LAIX Inc. (NYSE: LAIX) was trading 4% early Wednesday on news of a going-private consideration amid a turbulent time for China education providers.
The company's founding managers including the chairman and CEO Yi Wang, CTO Zheren Hu, chief scientist Hui Lin were joined by investor fund PCIL IV Ltd. in a proposal to take LAIX private at $1.13 per share.
The price, representing a 14% upside from Tuesday's close, sent the stock in the struggling Chinese company to $1.03 per share intraday Wednesday.
Indeed, the Shanghai-based company, which operates the Liulishuo app and provides AI-powered products and services for English learning, has been a so-called penny stock for over a year. As far back as August 2019, LAIX announced "growth deceleration" in its outlook and has since consistently disappointed with its financial performance.

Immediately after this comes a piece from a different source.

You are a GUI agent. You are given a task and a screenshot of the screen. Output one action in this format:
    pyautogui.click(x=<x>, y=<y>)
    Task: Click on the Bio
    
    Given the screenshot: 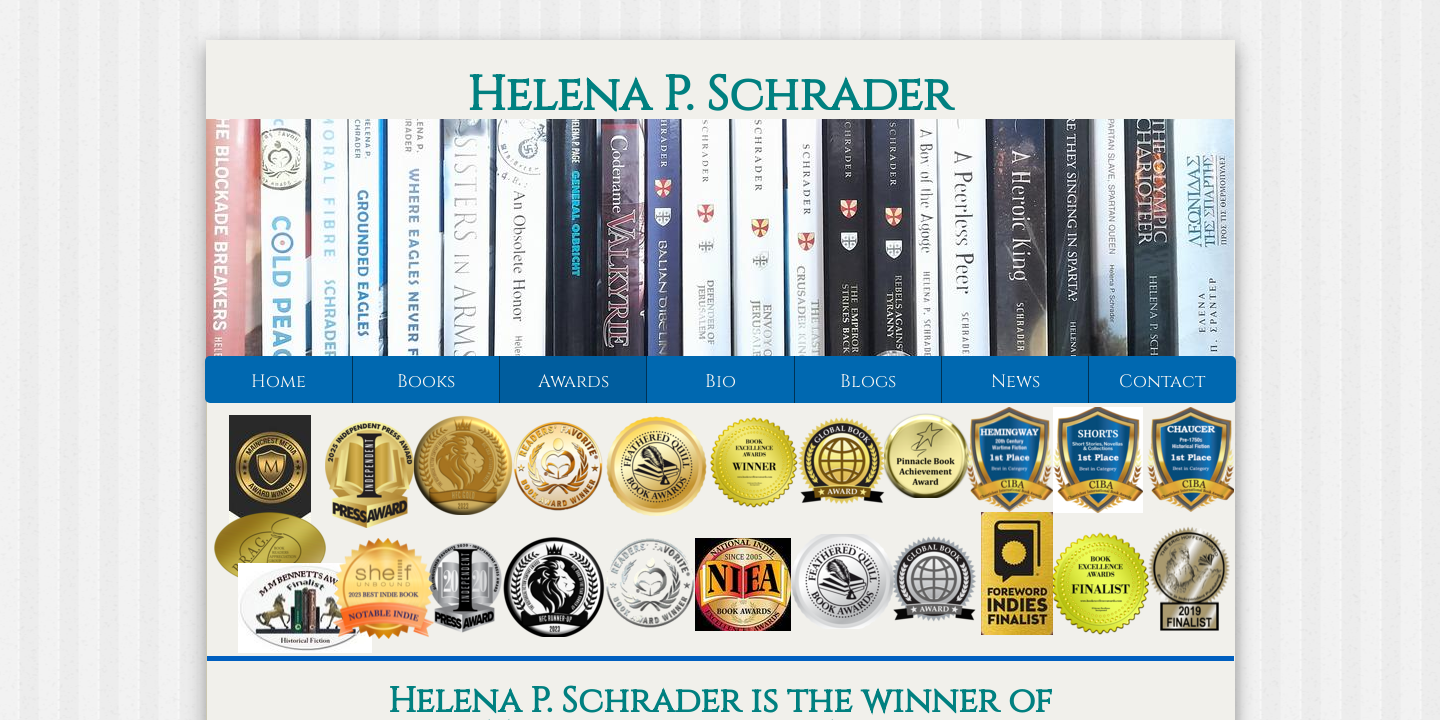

In its latest earnings report, covering the three months through March 2021, LAIX reported a 13% year-over-year decline in revenue to $30.3 million. On a positive note, LAIX achieved profitability for the first time, showing $1.9 million, or 4 cents per share, in income for the quarter in contrast to earlier losses.
Year-to-date, shares in LAIX are down 28%, though the stock did peak at $11.65 per share during the February wild run. Still, the general trend since LAIX completed its IPO in September 2018 has been downward from the IPO issue level of $12.50. Now, as LAIX shares have slipped below the required minimum, its executives seek privatization.
On a side note, in early July, Zacks Research rated LAIX a "strong buy," citing an upward trend in earnings estimates.
In the statement today, LAIX said it will evaluate the proposal from the buyer group.